Lorsque nous quittons Lille, le trajet prend l’allure d’un départ en vacances. La Golf d’Anthony résonne des tubes du moment. Et de nos conversations amicales. Seb a un petit côté commère sympathique. Anthony est toujours le plus avenant et le moins authentique de tous.

Je sais ce qu’il cache. Je l’ai connu quand il avait treize ans et ce jeune homme n’a pas disparu.

Anthony et Seb sont un couple à qui je ne prête pas de sexualité.

Néanmoins, eux prennent la forme d’un huis vers la vie gay, première fois que j’approche ce mode de se vouloir être arc-en-ciel. L’un et l’autre n’ont pas tant de discours que cela qui aient l’air de revendiquer quoi que ce soit. Plutôt une liste de places to be. Bars. Boîtes. Boutiques de fringues. Destination de voyage. Aucun des deux ne paraît très libéré.

Anthony décrète que suis hétéro. Je ne démens rien. N’ai pas à faire ça.

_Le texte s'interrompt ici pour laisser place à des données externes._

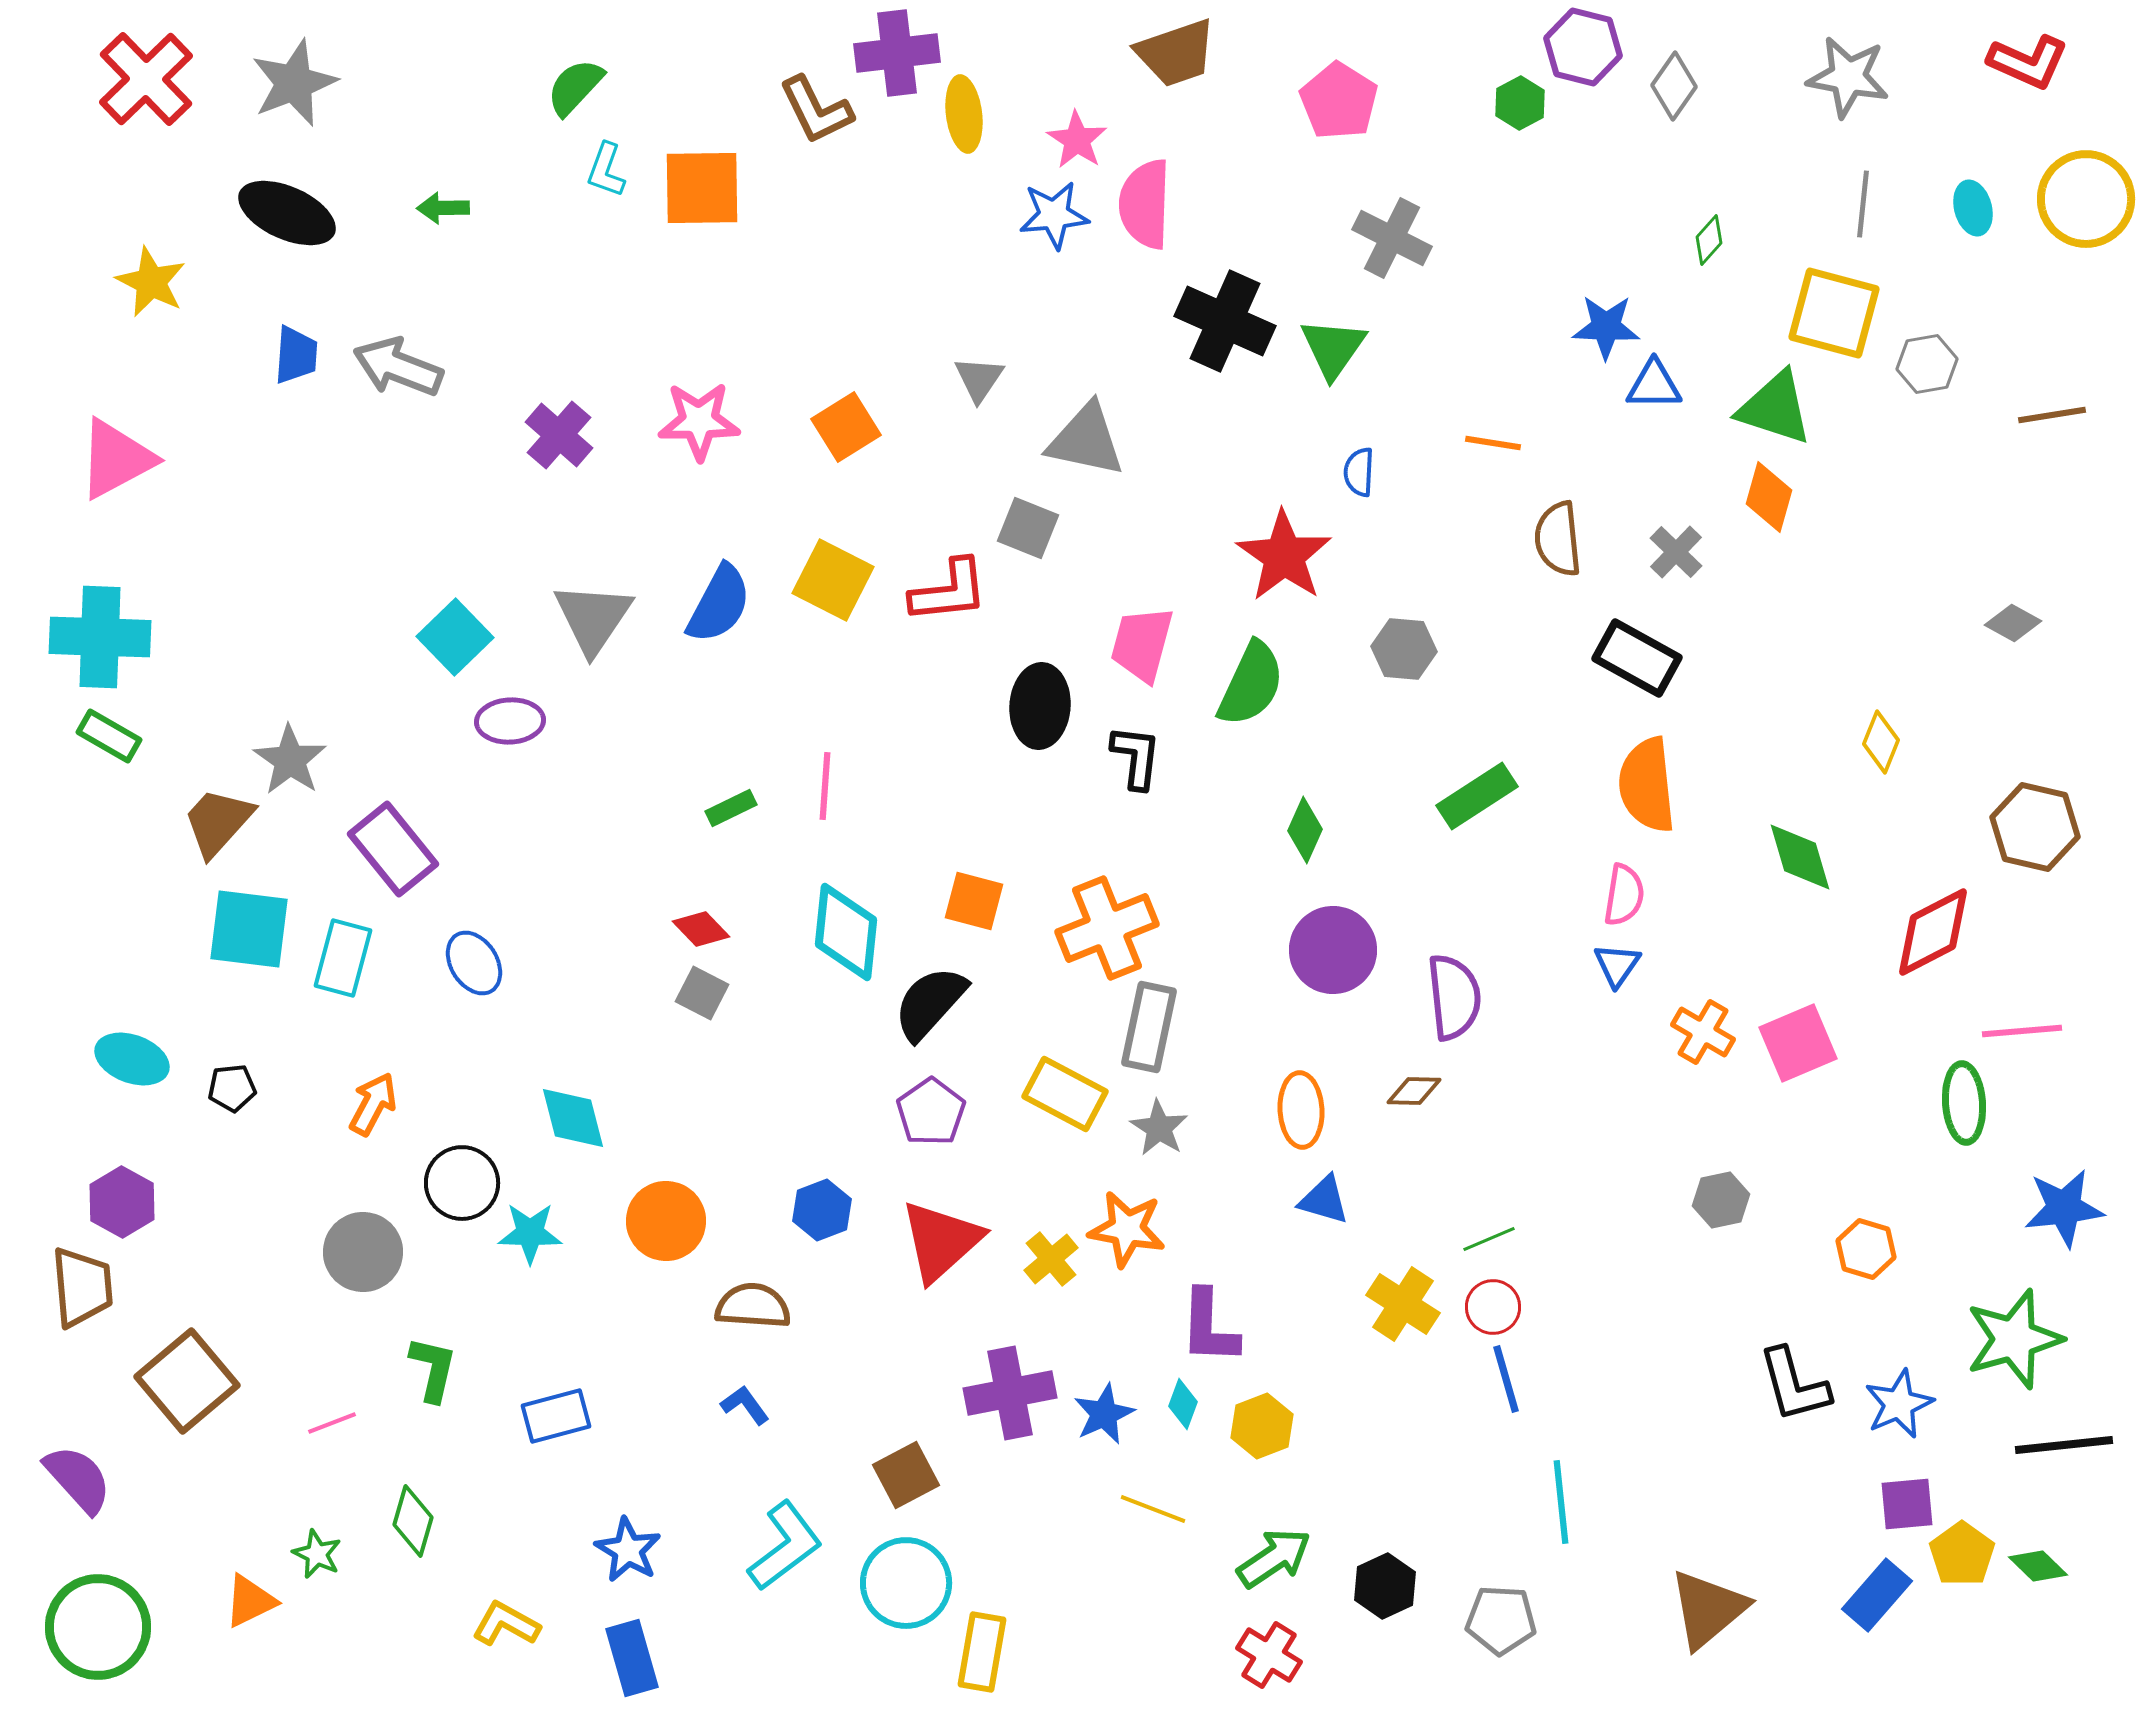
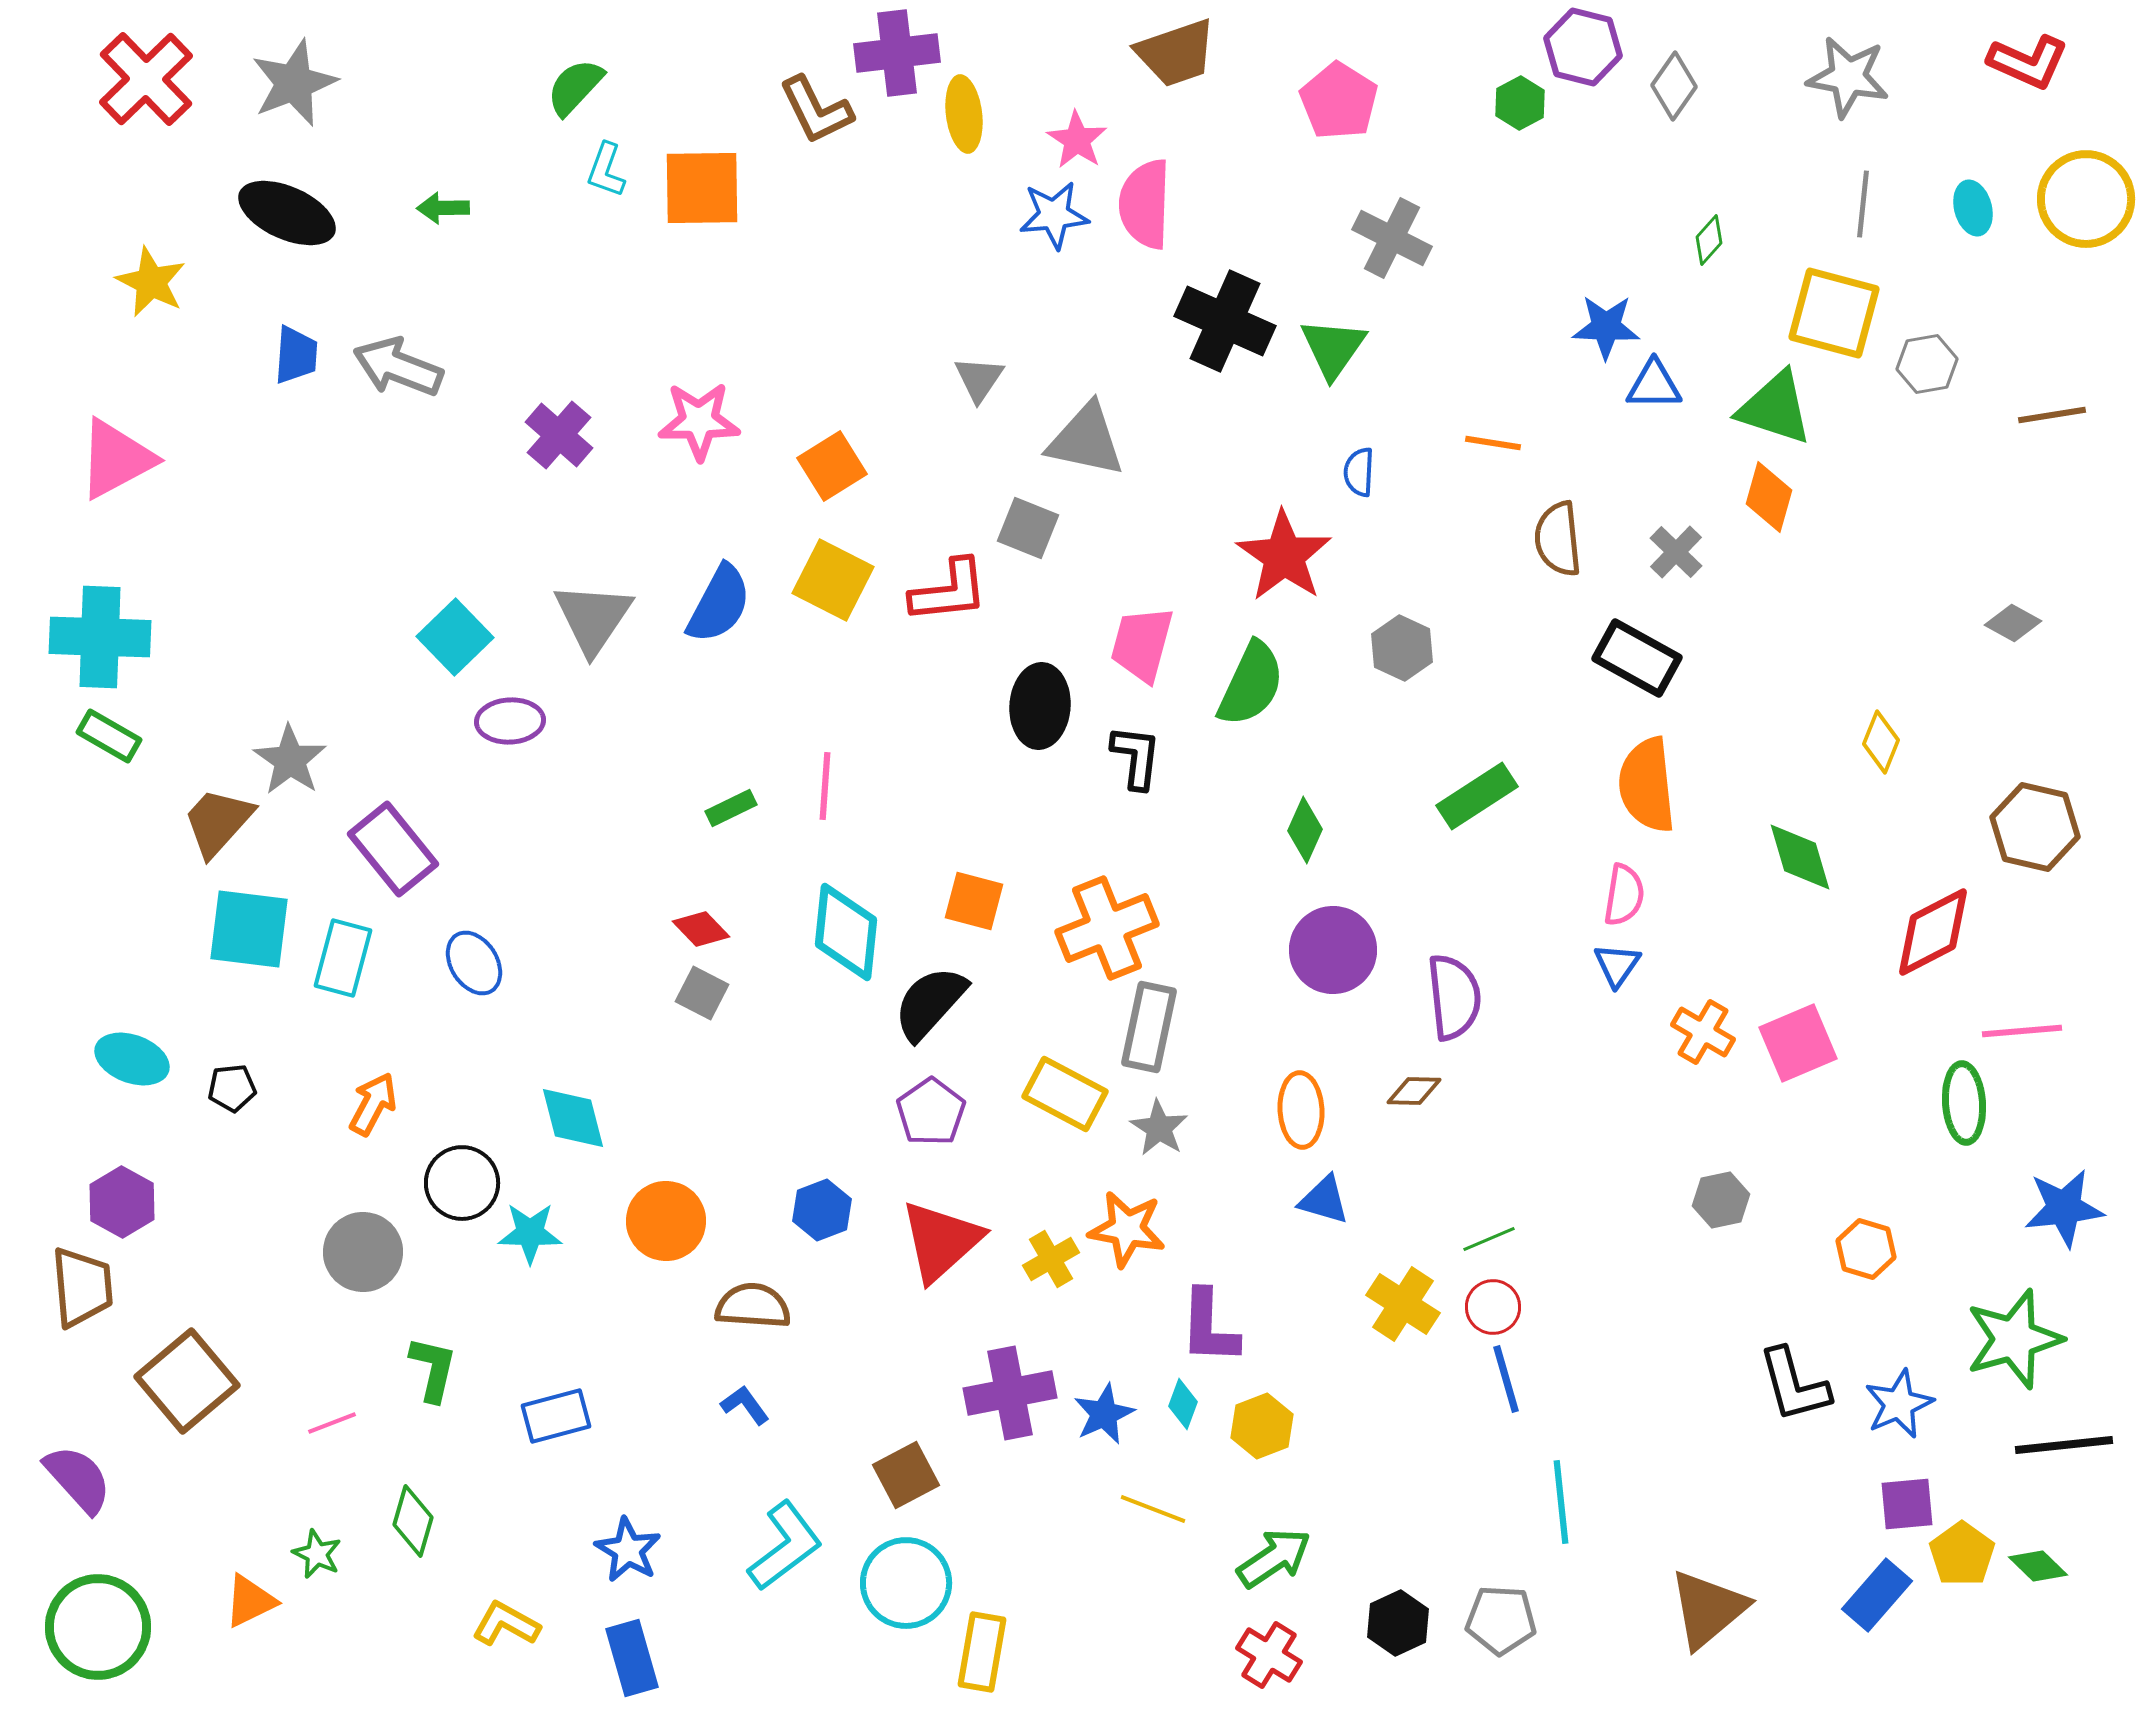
orange square at (846, 427): moved 14 px left, 39 px down
gray hexagon at (1404, 649): moved 2 px left, 1 px up; rotated 20 degrees clockwise
yellow cross at (1051, 1259): rotated 10 degrees clockwise
black hexagon at (1385, 1586): moved 13 px right, 37 px down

Pourquoi les autres ont-ils tant cette pulsion d’étiquetage ?

Les retours, à la fin des week-ends, sont plus meurtris. Nous traversons l’Amiennois et je rêvasse. Chargé des sensations lumineuses et tendres du partage qui vient d’avoir lieu. Les paroles amicales. Quelques gestes. Suis un voleur qui vole puis s’écrase en silence. J’ai des douleurs que je ne substituerais à aucun prix. Petits cailloux que je ramasse en connaissance de cause. Ce sont les miens. Je pourrais les regarder quand serai triste.

Les hommes tels qu’Anthony sont des artistes dans le genre. Ne te laisse jamais sans rien à recueillir. Collecter. Conserver. N’en pas être dupe est gageure. L’être assez pour s’accorder d’apprécier qu’au moins il prend la peine de laisser ça. Pas grand-chose mais ça.

Ok. L’aigre-douceur de ces jeux, c’est comme une musique expérimentale.

Une porte qu’on écoute grincer. Qui a tant à.